What is the likely impact of Brexit on the financial services industry in Jersey?

Although closely connected to the UK, the Crown Dependency of Jersey the Channel Islands is self-governing, is not subject to UK law and has never been part of the EU. Jersey’s financial services industry is not impacted by the UK’s membership of the EU. Certain aspects of EU legislation are adopted by the Channel Islands in order to comply with bilateral agreements in place between Jersey and member states of the EU, but this position has not changed. As such, Brexit has had no direct effect on the financial services industry in Jersey.

What is the likely impact of Brexit on the financial services industry in the Isle of Man?

Although closely connected to the UK, the Crown Dependency of the Isle of Man is self-governing and is not included within the scope of the UK’s membership of the EU. No change in the relationship between the Isle of Man and the UK is anticipated as a result of its withdrawal from the EU. As such, Brexit has had no direct, first order impact on the financial services industry in the Isle of Man.

Does Nedbank Private Wealth do “passporting”?

Passporting is the process whereby British-based financial institutions, such as banks, insurance providers, or asset management firms, can sell their products and services into the rest of the EU without the need to obtain a license, get regulatory approval, or set up local subsidiaries to do so.

Nedbank Private Wealth does not utilise passporting. Any restrictions around passporting, will have no impact on Nedbank Private Wealth or the services we provide.

Data sharing and GDPR:

Are there any changes to how Nedbank Private Wealth uses clients’ personal data (for clients who live in EU)?

There is no change to data protection in relation to our clients. Information on what we do with personal data is contained in our Privacy Notice, which is available on our website here.


Political background

The UK left the EU on 31 January 2020 and entered a transition period with the EU, which ended on 31 December 2020. During the transition period, EU law continued to apply in the UK.

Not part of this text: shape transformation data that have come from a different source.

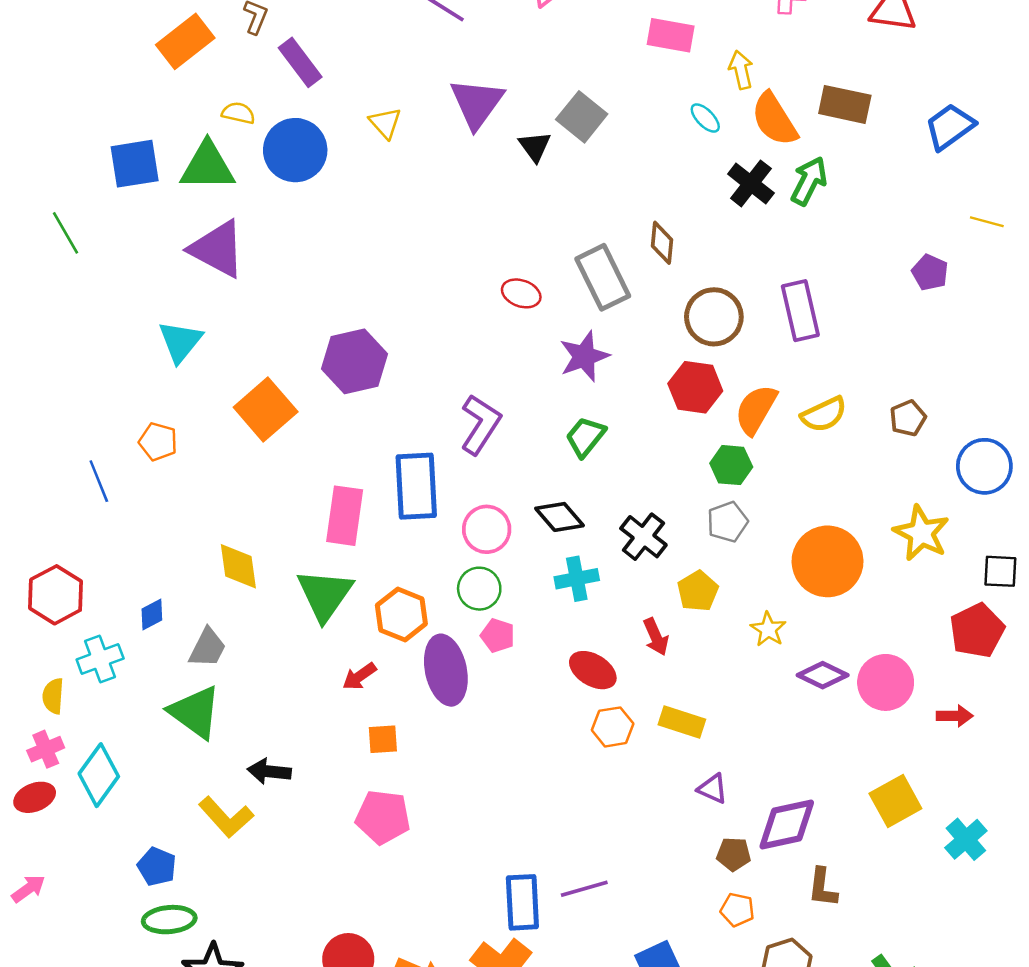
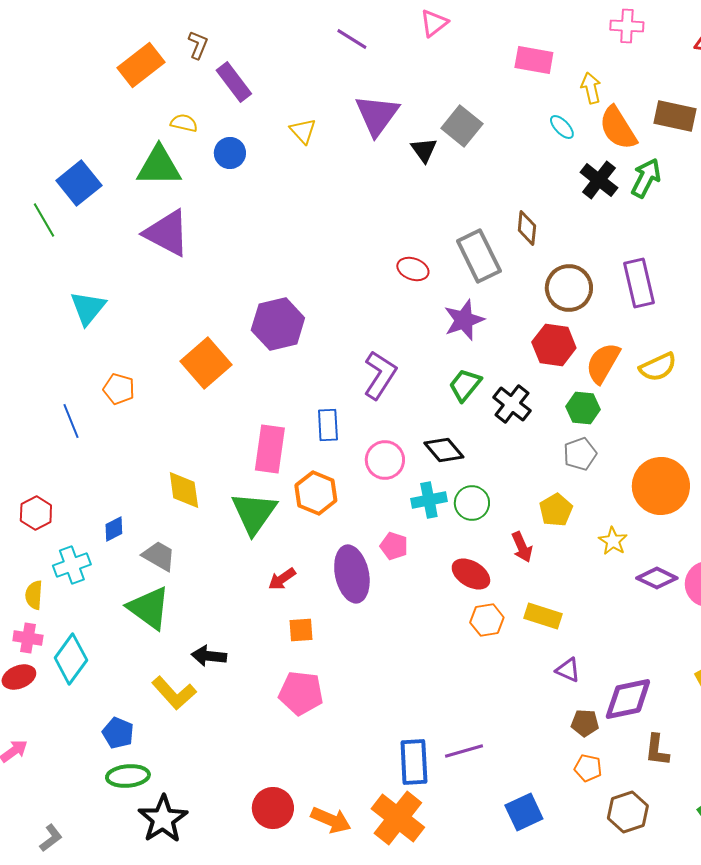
blue circle: (295, 150) -> (230, 153), size x0.6
blue square: (135, 164) -> (79, 183), moved, turned -30
cyan triangle: (180, 342) -> (88, 308), moved
blue rectangle: (416, 486) -> (328, 425), size x0.6
black cross: (643, 537) -> (512, 404), moved
cyan cross: (577, 579) -> (429, 500), moved
green circle: (479, 589) -> (472, 503), moved
red hexagon: (56, 595) -> (36, 513), size x0.7
orange hexagon: (401, 615) -> (316, 493), moved
gray trapezoid: (207, 648) -> (159, 556), turned -87
pink cross: (46, 749) -> (28, 638), turned 32

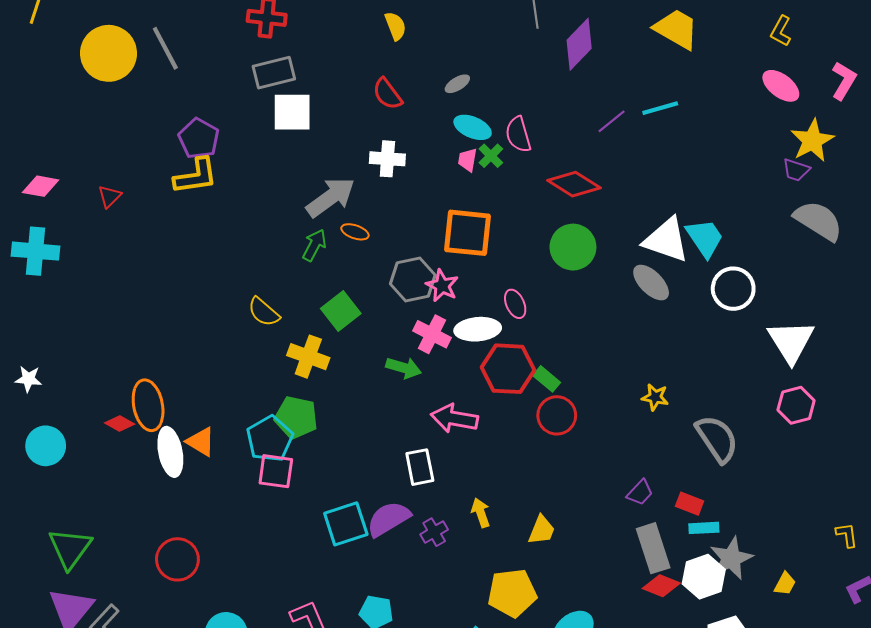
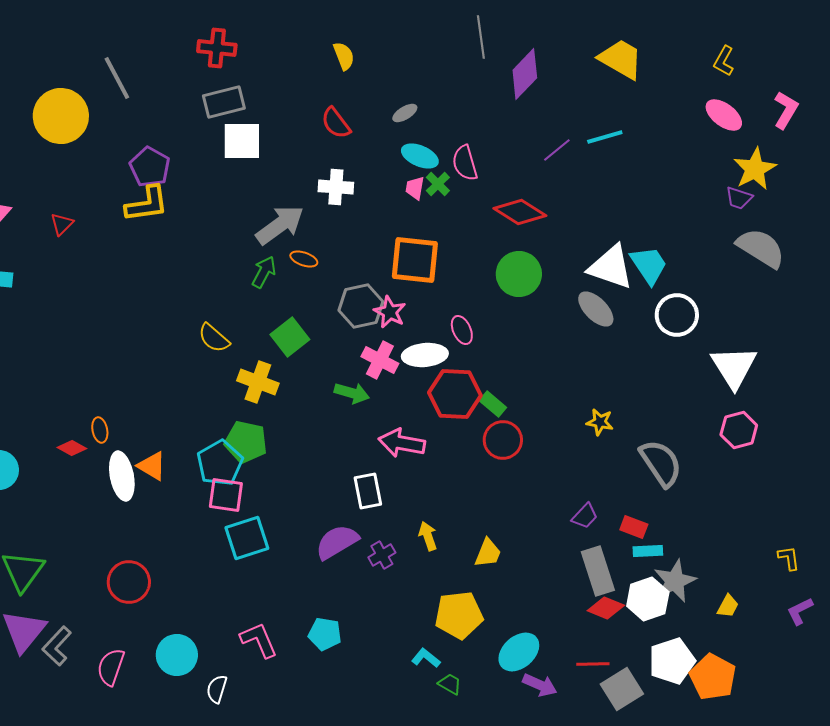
yellow circle: (109, 53) -> (61, 116), moved
orange ellipse: (148, 405) -> (100, 430), size x0.5
cyan square: (346, 524) -> (247, 538), moved

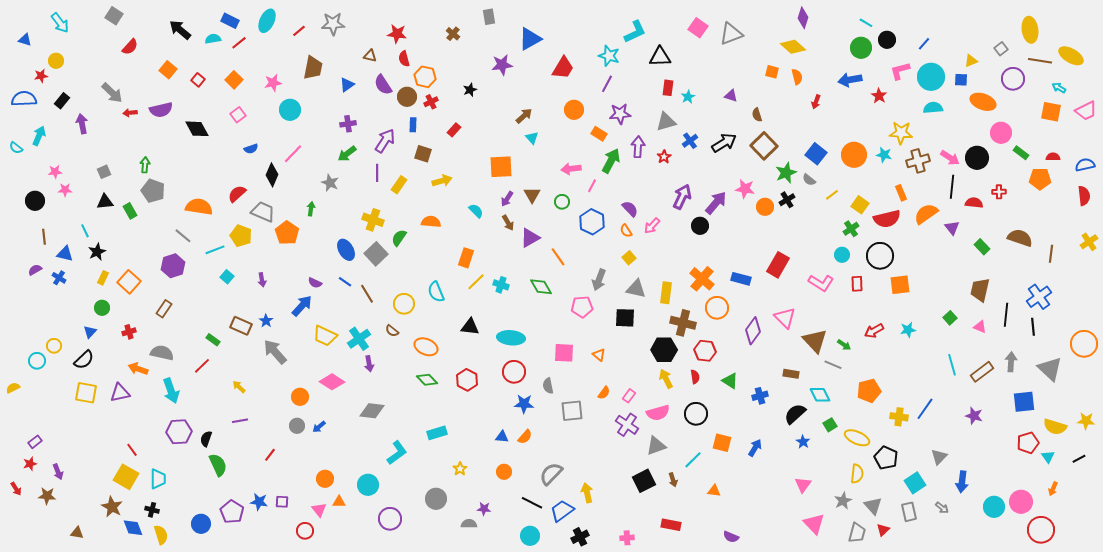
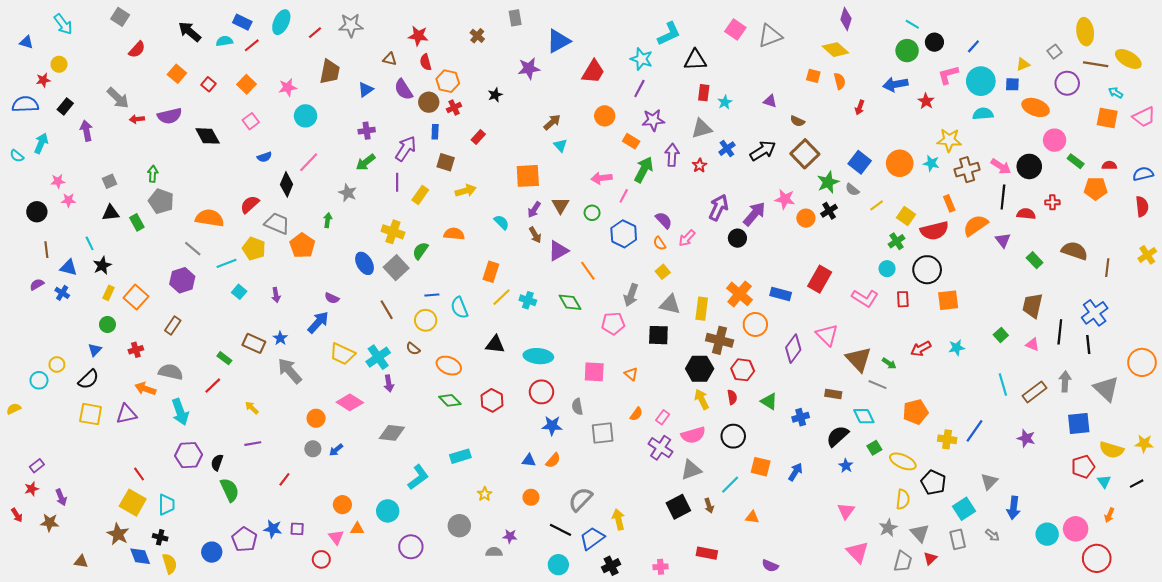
brown semicircle: (757, 115) -> (797, 121), turned -48
blue line: (345, 282) -> (432, 295), moved, turned -40

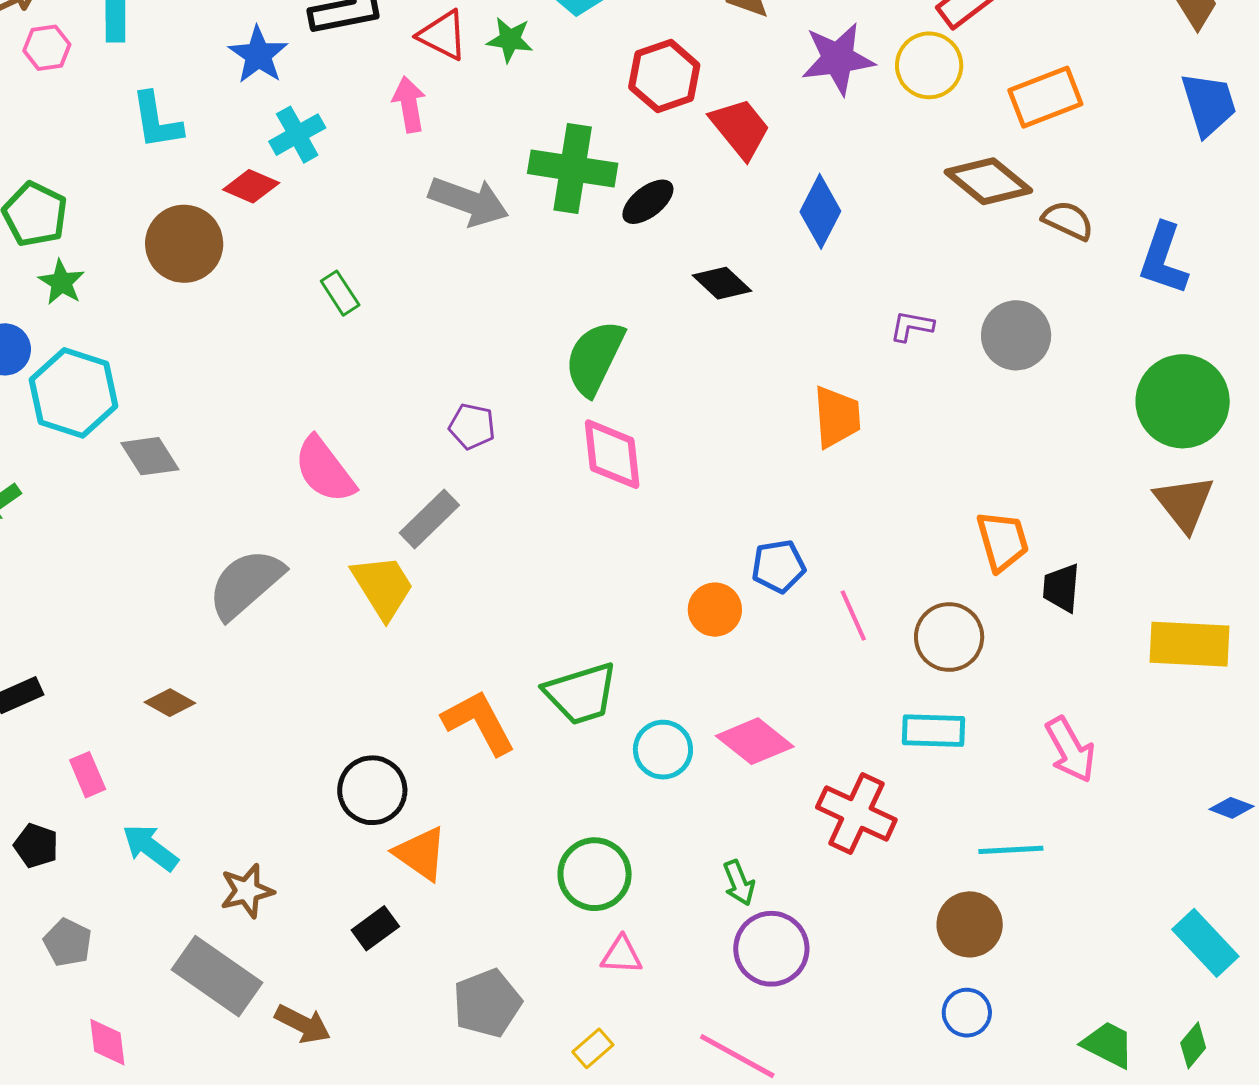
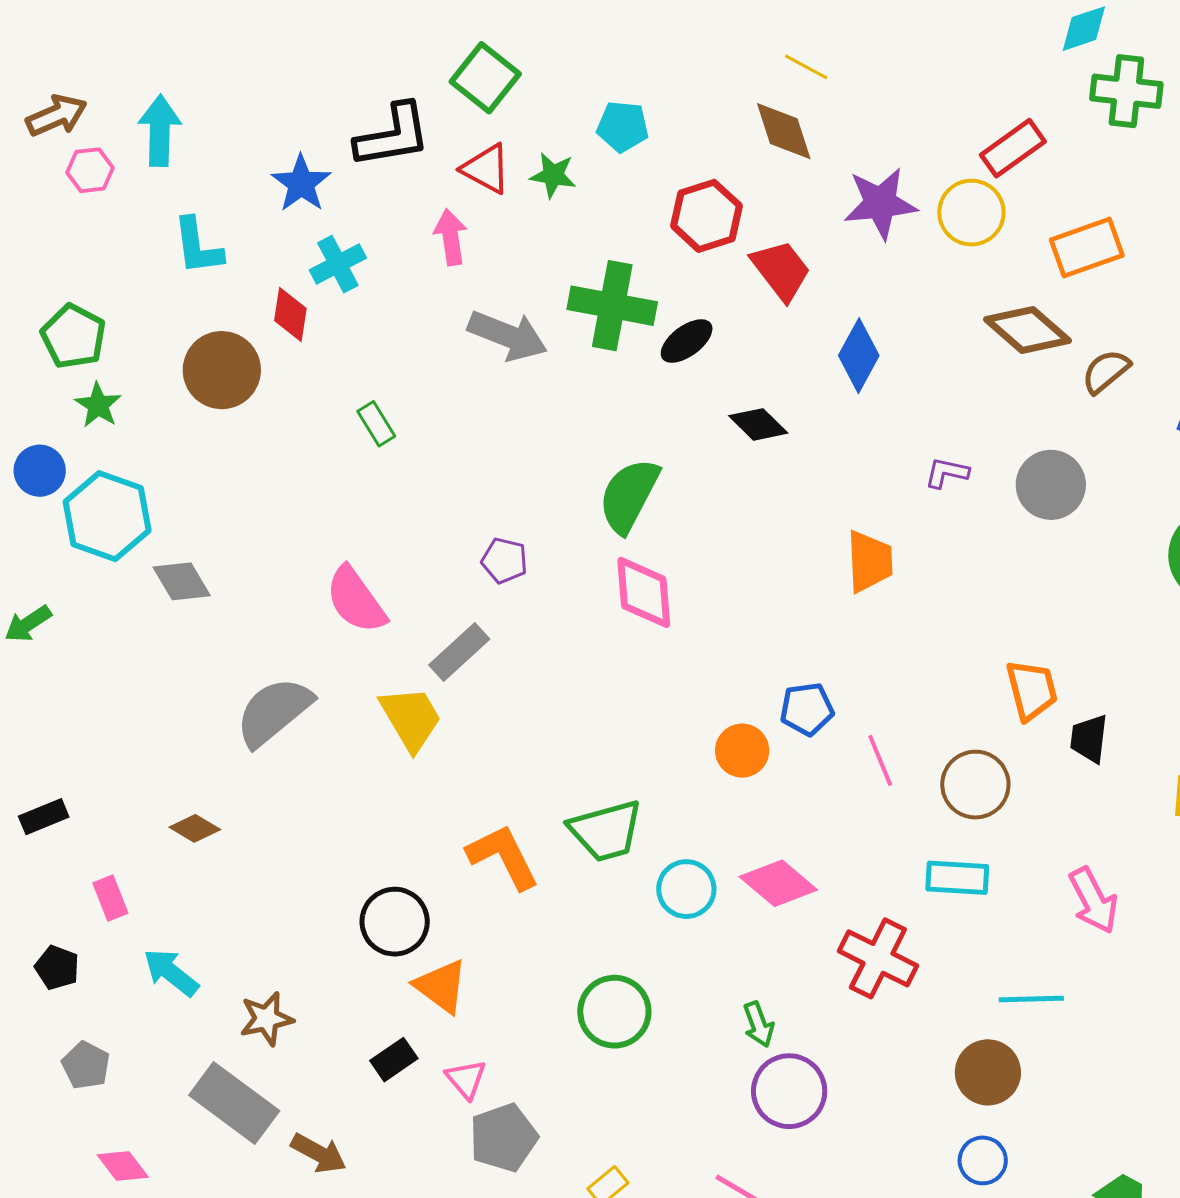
red diamond: (251, 186) -> (290, 314), turned 74
brown semicircle: (1068, 220) -> (1106, 371), turned -66
pink triangle: (621, 955) -> (466, 1079), moved, turned 45
pink diamond: (107, 1042) -> (123, 1166), turned -32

What is the Withdrawal Agreement?

The Withdrawal Agreement set out the terms of the UK’s exit from the EU, including provisions for a transition period until 31 December 2020.

What is the Political Declaration?

The Political Declaration set out the framework for the future relationship between the UK and the EU. It covered trade and economic cooperation with the EU, alongside agreements on security and other areas. The UK and EU used this framework as the starting point for negotiations on the future UK-EU relationship.